Wendell Phillips (1811-1884)

    Contributing Editor: Allison Heisch

    Classroom Issues and Strategies

    Students tend not to know enough history (or, for that matter, geography) to understand the setting for Toussaint L'Ouverture. In addition, Phillips's view of race and racial difference will strike some students as condescending: He sets out to "prove" that Toussaint is "okay" and seems to imply that his sterling example proves that some blacks are "okay" too. This is not the sort of argumentation that we like nowadays, for we've understood this as tokenism.

    A quick history/geography lesson here (including Napoleon and the French Revolution) is in order. Also, review the attitudes toward race generally taken in this period. I've given background reading in Stephen J. Gould's The Mismeasure of Man as a way of grounding that discussion. It is equally useful to pair Phillips with a figure such as Louis Agassiz to show what style of thought the "scientific" view of race could produce. Yet, students can and do understand that styles of argument get dated very readily, and this can be demonstrated for them with various NAACP sorts of examples.

    Students often ask, "Is this a true story?" (Answer: Sort of.)

    Major Themes, Historical Perspectives, and Personal Issues

    Phillips's emphasis on the dignity of the individual. The idea of the hero (and the rather self-conscious way he develops it--that is, in his emphasis on Toussaint's "pure blood," and his deliberate contrast of Toussaint with Napoleon). It's useful to show Toussaint as Phillips's version of "the noble savage" (an eighteenth-century British idea still current in nineteenth-century America).

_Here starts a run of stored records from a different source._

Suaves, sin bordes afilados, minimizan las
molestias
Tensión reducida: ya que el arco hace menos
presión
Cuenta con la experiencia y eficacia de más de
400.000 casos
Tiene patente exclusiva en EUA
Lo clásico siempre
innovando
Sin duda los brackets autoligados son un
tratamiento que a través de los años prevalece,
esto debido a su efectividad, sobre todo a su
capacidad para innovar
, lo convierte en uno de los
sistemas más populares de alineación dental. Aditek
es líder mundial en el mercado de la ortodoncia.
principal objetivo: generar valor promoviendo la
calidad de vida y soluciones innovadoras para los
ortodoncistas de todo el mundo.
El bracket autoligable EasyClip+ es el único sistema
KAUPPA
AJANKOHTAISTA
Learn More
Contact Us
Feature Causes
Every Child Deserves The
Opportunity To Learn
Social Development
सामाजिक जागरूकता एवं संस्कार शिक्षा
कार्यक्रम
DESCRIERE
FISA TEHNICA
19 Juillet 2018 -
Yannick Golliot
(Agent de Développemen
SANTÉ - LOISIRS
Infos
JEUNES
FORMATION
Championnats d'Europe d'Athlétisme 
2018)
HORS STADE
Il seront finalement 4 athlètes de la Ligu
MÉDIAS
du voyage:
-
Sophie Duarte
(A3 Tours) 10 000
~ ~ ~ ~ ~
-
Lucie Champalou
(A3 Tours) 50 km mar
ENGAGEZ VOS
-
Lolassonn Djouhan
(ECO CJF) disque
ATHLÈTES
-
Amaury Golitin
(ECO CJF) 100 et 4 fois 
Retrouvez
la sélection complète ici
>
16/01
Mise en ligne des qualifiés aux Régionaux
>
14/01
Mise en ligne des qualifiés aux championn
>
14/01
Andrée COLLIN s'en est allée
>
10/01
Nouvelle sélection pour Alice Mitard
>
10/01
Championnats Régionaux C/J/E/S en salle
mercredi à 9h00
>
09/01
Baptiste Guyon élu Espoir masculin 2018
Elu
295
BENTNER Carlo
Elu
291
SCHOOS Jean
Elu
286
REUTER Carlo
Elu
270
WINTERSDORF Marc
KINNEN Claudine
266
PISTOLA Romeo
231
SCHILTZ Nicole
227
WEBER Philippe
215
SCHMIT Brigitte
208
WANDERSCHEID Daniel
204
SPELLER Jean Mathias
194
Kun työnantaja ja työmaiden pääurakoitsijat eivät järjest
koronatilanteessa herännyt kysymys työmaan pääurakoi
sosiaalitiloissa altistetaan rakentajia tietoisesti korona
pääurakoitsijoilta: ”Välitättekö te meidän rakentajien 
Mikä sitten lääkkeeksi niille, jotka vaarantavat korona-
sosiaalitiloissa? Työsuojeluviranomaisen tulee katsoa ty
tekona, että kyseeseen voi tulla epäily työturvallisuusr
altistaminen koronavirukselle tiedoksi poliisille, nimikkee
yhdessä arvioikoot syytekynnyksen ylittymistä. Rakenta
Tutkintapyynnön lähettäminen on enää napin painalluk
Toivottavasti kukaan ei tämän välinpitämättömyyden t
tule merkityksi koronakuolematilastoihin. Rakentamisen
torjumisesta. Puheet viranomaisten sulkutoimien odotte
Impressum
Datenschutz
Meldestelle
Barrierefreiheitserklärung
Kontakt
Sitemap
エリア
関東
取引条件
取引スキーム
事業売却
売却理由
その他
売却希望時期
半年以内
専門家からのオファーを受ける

    As the headnote points out, the immediate occasion of Phillips's speech was the issue of whether blacks should serve in the military. Since the issue of military service--that is, of women and homosexuals in the military--has been a vexed one in the recent past, it may be useful to point to this historical context for the speech and to the relationship between its rhetoric and content and its functions in its time. This may also raise the question of the symbolic significance of military prowess in general.

    Significant Form, Style, or Artistic Conventions

    This piece needs to be placed in the broader context of circuit-speaking and in the specific context of abolitionist public speaking. It should also be located in the debate over slavery.

    Original Audience

    Phillips's assumptions about his audience are very clear: There is little doubt that he addresses an audience of white folks with the plain intent of persuading them to adopt his position, or at least to give it a fair hearing. Students may very well say that Phillips has no contemporary audience, and that is probably true. It's useful, however, to point out that long after Phillips's death black students memorized this piece and recited it on occasions such as school graduations. Thus, while the people who first heard this piece were certainly very much like Phillips, his second (and more enduring) audience was an audience of black people-- largely students--who probably knew and cared nothing about Phillips, but embraced Toussaint L'Ouverture as their hero. That phenomenon-- the half-life of polemic--is very interesting.

    Comparisons, Contrasts, Connections

    It is useful (and easy) to present Phillips with other white abolitionists (such as Garrison and Thoreau) or to read Phillips against black orators (Douglass, H. H. Garnet, David Walker). Another tack is to put him in a wider spectrum of white anti-slavery writing: Read him with John Greenleaf Whittier or even Harriet Beecher Stowe. One approach to take is to compare his oratorical style with that of Garnet or Douglass. Another is to show the breadth of anti-slavery writing, particularly with reference to the particular genres involved. If the students don't notice this, it's important to point out that this is an anti-slavery piece by implication: Phillips does not address the subject directly.

    Questions for Reading and Discussion/Approaches to Writing

    1. I like to have students identify the intended audience for me: How do they know to whom Phillips is speaking?

    2. From Phillips's vantage, what are the traits of this ideal black hero? (Part of the point here is to get them to understand Phillips's emphasis on Toussaint's appreciation for white people and to see what kinds of fears he implicitly addresses.)

    3. In what ways is this effective (or ineffective) as a piece of argumentation?

    4. Is this piece propaganda? And, if so, what is propaganda? What are the differences (in terms of content and specifics) between Phillips's argument and one that might be made in a contemporary civil rights speech?

    5. A good topic for getting at the heart of the matter (a very good paper topic) is a comparison of Toussaint L'Ouverture and Uncle Tom.

    Bibliography

    Bartlett, Irving. Wendell Phillips, Brahmin Radical. Boston: Greenwood, 1973.

    Bode, Carl. The American Lyceum: Town Meetings of the Mind. New York: S. Illinois University Press, 1968.

    Korngold, Ralph. Two Friends of Man: The Story of William Lloyd Garrison and Wendell Phillips and Their Relationship with Abraham Lincoln. Boston, 1950.

    Stewart, James Brewer. Wendell Phillips, Liberty's Hero. Baton Rouge and London: Louisiana State University Press, 1986.